In fact, computer science researcher Pedro Domingos, in his book The Master Algorithm, identifies no less than five major schools of thoughts in machine learning, or as he calls them, ‘The Five Tribes of Machine Learning’. They are:
- The Symbolists. They focus on the premise of inverse deduction: they don’t start with a premise to work towards conclusions, but rather use a set of premises and conclusions and work backward to fill in the gaps.
- The Connectionists. They mostly try to digitally re-engineer the brain and all of its connections in a neural network. The most famous example of the connectionist approach is what is commonly known as ‘Deep Learning’. Their techniques have proved very efficient in e.g. image recognition and machine translation.
- The Evolutionaries. Their focus lies on applying the idea of genomes and DNA in the evolutionary process to data processing: their algorithms will constantly evolve and adapt to unknown conditions and processes.

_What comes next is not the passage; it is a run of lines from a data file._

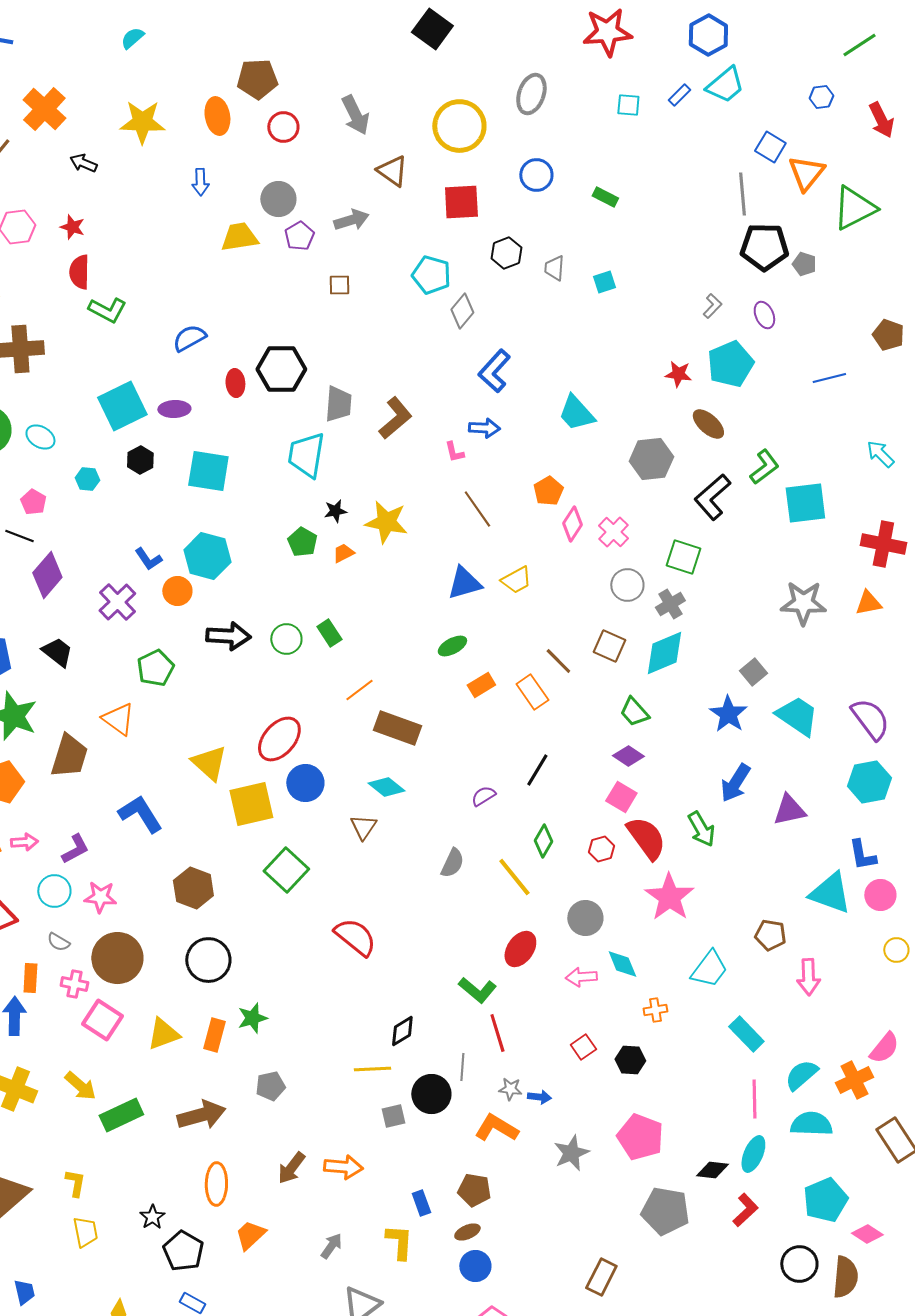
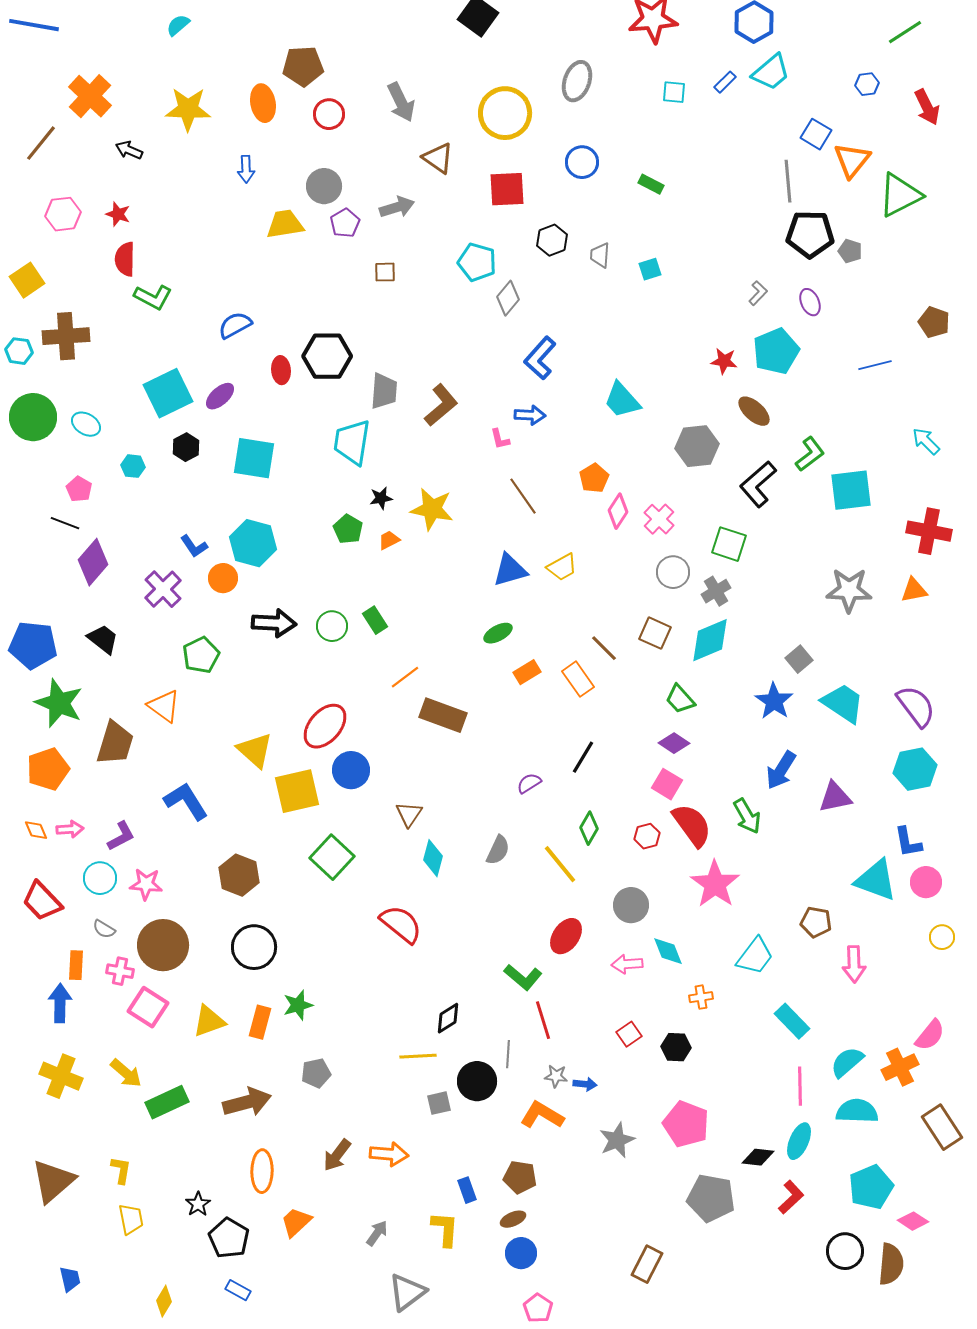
purple ellipse: (174, 409) -> (220, 396), turned -40
cyan diamond: (386, 787) -> (433, 858), moved, turned 66

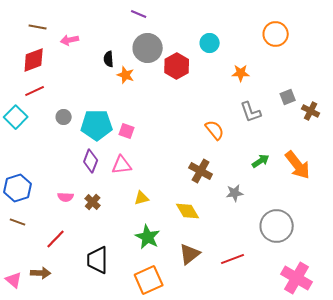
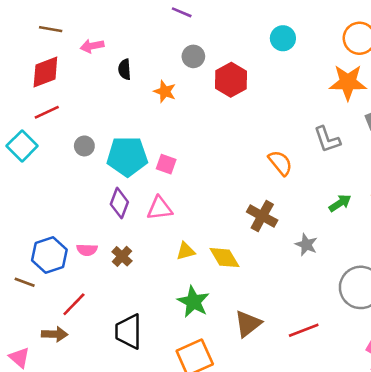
cyan circle: (210, 43) -> (283, 38), moved
gray circle: (148, 48) -> (193, 56), size x0.6
black semicircle: (109, 59) -> (125, 69), moved
orange star: (241, 73) -> (348, 82), moved, size x1.6
blue hexagon: (18, 188) -> (49, 255), moved
gray star: (235, 193) -> (306, 245), turned 30
yellow diamond: (188, 211) -> (225, 258), moved
brown arrow: (41, 273) -> (55, 334), moved

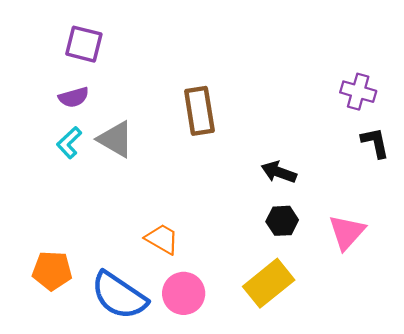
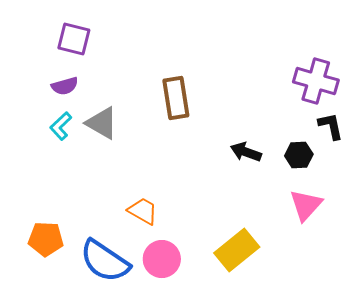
purple cross: (358, 92) -> (316, 81), size x1.4
black hexagon: (282, 221) -> (299, 155), moved

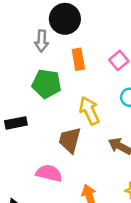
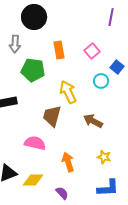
black circle: (65, 19) -> (34, 17), moved
gray arrow: (42, 41) -> (15, 44), moved

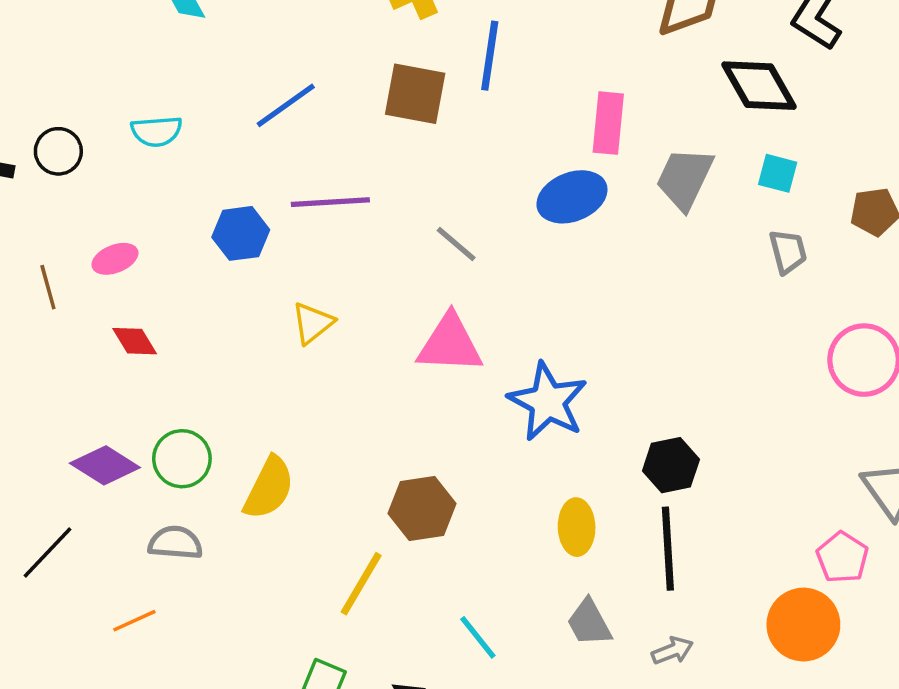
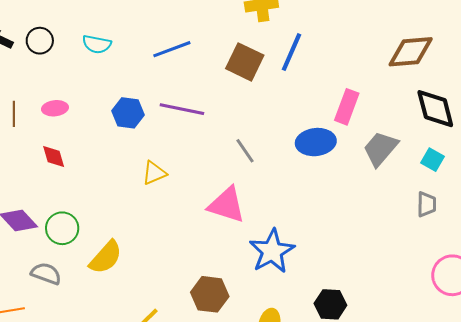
brown hexagon: (422, 508) -> (210, 294), moved

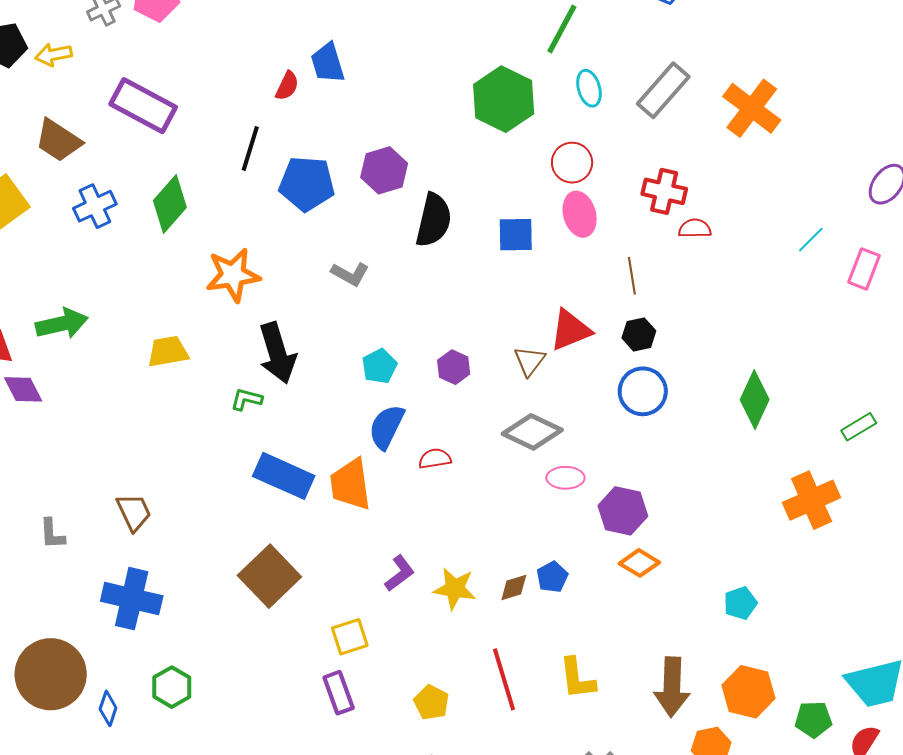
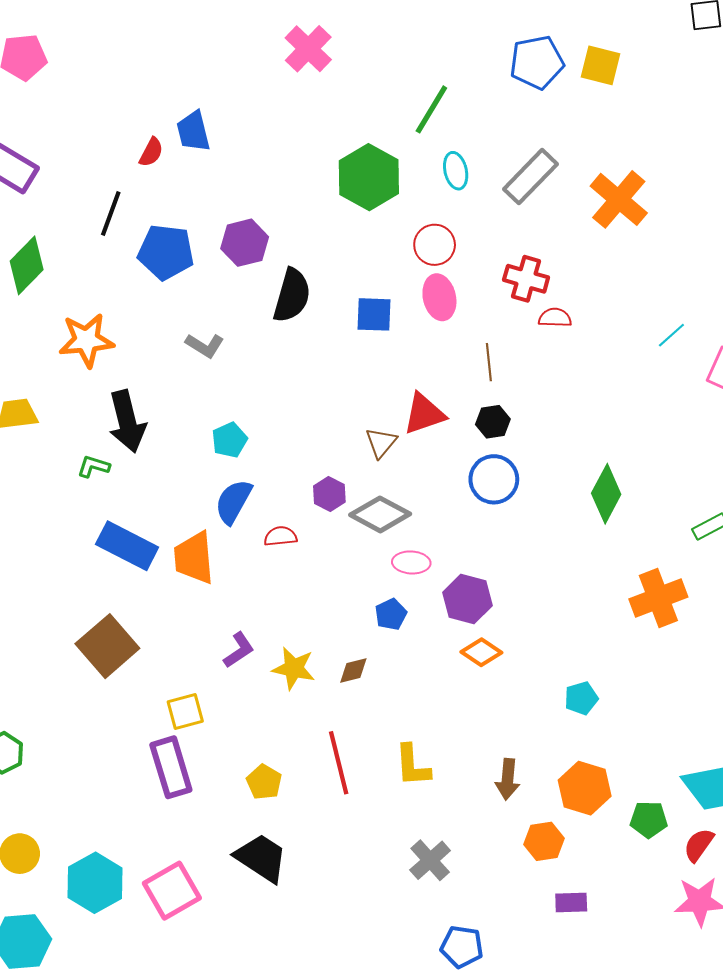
purple hexagon: (454, 367) -> (329, 494), moved
blue pentagon: (552, 577) -> (391, 614), moved
brown arrow: (672, 687) -> (508, 779), size x0.7
purple rectangle: (339, 693) -> (171, 767), size x1.4

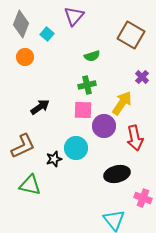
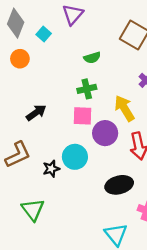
yellow arrow: (122, 103) -> (125, 108), turned -65
green triangle: (30, 185) -> (33, 210), moved, turned 40

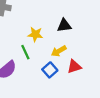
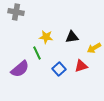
black triangle: (64, 26) -> (72, 37), moved
yellow arrow: (59, 51) -> (94, 48), moved

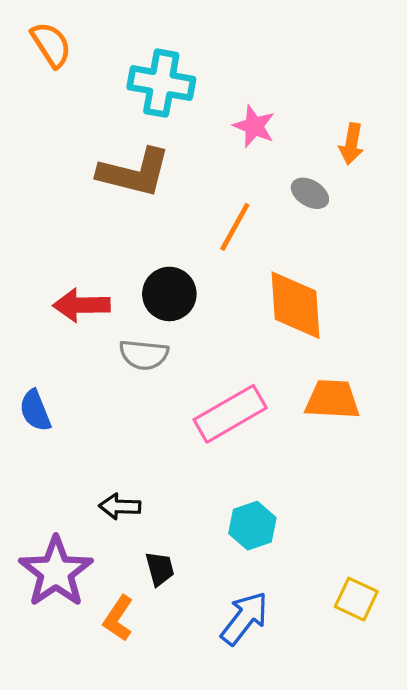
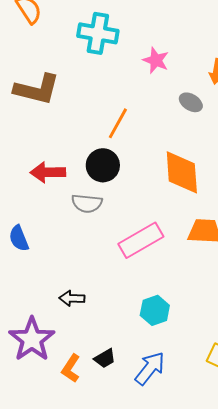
brown L-shape: (134, 173) -> (37, 89), moved
orange line: (235, 227) -> (118, 123), moved
black trapezoid: (160, 569) -> (105, 358), moved, turned 75

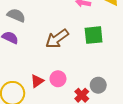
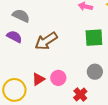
brown arrow: (57, 39) -> (46, 41), moved
gray circle: (98, 85) -> (95, 72), moved

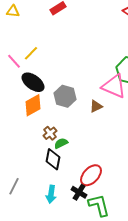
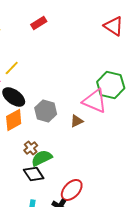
green semicircle: (61, 143) -> (42, 158), size x1.5
black diamond: (53, 159) -> (34, 174), turned -45

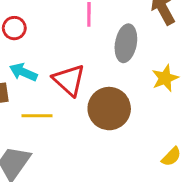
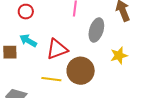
red triangle: (69, 80) -> (57, 49), turned 50
yellow line: (37, 116) -> (51, 79), moved

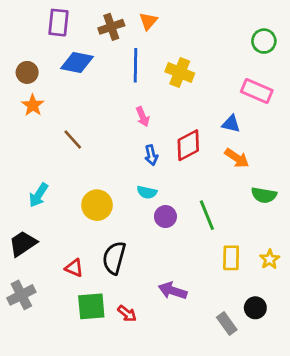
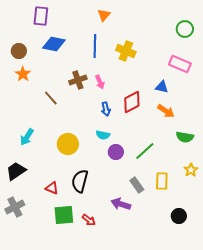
brown cross: (111, 27) -> (78, 80), moved
green line: (207, 215) -> (145, 151), turned 70
yellow star: (270, 259) -> (191, 170), moved
gray rectangle: (227, 323) -> (137, 185), moved

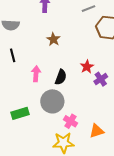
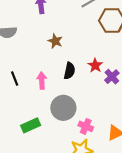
black line: (13, 55) -> (15, 78), moved
black semicircle: (61, 77) -> (69, 71), moved

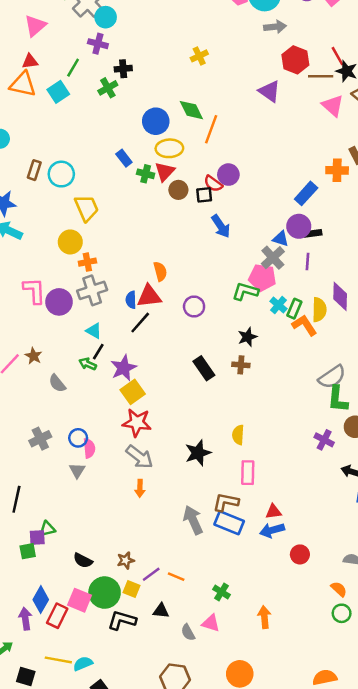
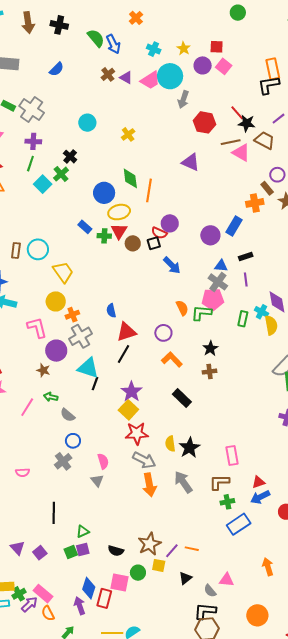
cyan circle: (106, 17) -> (87, 123), moved
gray arrow: (275, 27) -> (183, 100), turned 126
purple cross: (98, 44) -> (33, 141), moved
black cross: (123, 69) -> (70, 157), turned -32
brown line: (321, 76) -> (231, 142), moved
purple triangle: (269, 91) -> (191, 162), moved
cyan square: (58, 92) -> (43, 184), moved
green diamond: (191, 110) -> (130, 178), turned 30
purple circle: (299, 226) -> (210, 235), moved
orange semicircle: (160, 271) -> (182, 308), moved
pink L-shape: (34, 291) -> (37, 328), moved
blue semicircle: (131, 300) -> (111, 311), moved
cyan cross: (278, 305) -> (261, 312), moved
yellow semicircle: (319, 310) -> (271, 325), moved
orange L-shape: (304, 325) -> (172, 359), moved
cyan triangle: (94, 331) -> (88, 368), size x1.6
brown star: (34, 356) -> (43, 370), moved
green arrow: (88, 364) -> (51, 397), moved
purple star: (124, 368) -> (131, 392), moved
black rectangle: (204, 368) -> (182, 398), moved
yellow semicircle: (238, 435) -> (170, 444), moved
blue circle: (78, 438) -> (73, 441), moved
orange arrow: (140, 488) -> (149, 485), size x1.6
gray arrow: (193, 520) -> (183, 482), moved
blue rectangle: (229, 523) -> (239, 524), moved, turned -45
purple square: (37, 537) -> (83, 549), moved
brown star: (126, 560) -> (149, 544), size x1.6
green cross: (222, 592) -> (227, 502), moved, turned -32
green circle: (105, 593) -> (138, 573), size x0.6
black triangle: (161, 611) -> (185, 578), turned -32
black L-shape: (122, 620) -> (205, 611), moved

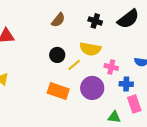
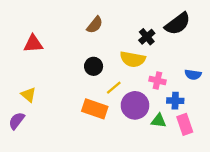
black cross: (95, 21) -> (147, 37), moved, turned 32
yellow line: (74, 65) -> (114, 88), moved
green triangle: (114, 117) -> (159, 121), moved

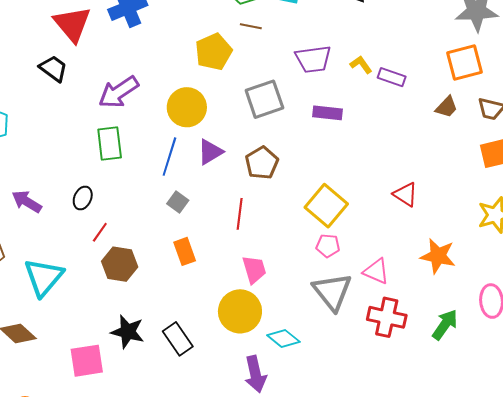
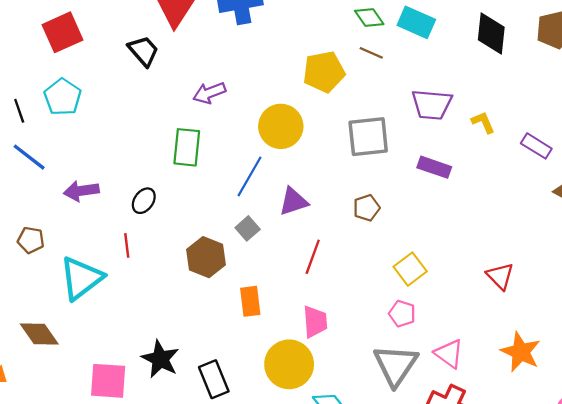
purple rectangle: (392, 77) -> (536, 146), moved
purple arrow: (119, 92) -> (209, 93), size x0.7
purple triangle: (210, 152) -> (293, 201), moved
brown pentagon: (262, 163) -> (367, 208), moved, size x0.7
purple arrow: (27, 202) -> (81, 191), turned -52
yellow square: (326, 206) -> (410, 269), size x0.7
red line: (100, 232) -> (127, 245), moved, turned -55
orange rectangle: (185, 251) -> (250, 301), moved
brown hexagon: (120, 264) -> (206, 257), moved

- The Bayesians: Bayesian models will take a hypothesis and apply a type of “a priori” thinking, believing that there will be some outcomes that are more likely. They then update their hypothesis as they see more data.
- The Analogizers: This machine learning discipline focuses on techniques to match bits of data to each other. Probably the most famous example of this type of machine learning, is the Amazon or Netflix recommendations: “If you have watched/bought this, you will; probably like…”
Five different tribes, five different schools of thought, is this a danger for the future of machine learning? Fortunately not: even though their approaches may differ, in practice their algorithms are often combined into one machine learning platform to achieve the best possible result. The power of the different tribes leading to an even better final result? Sounds like the best of all worlds!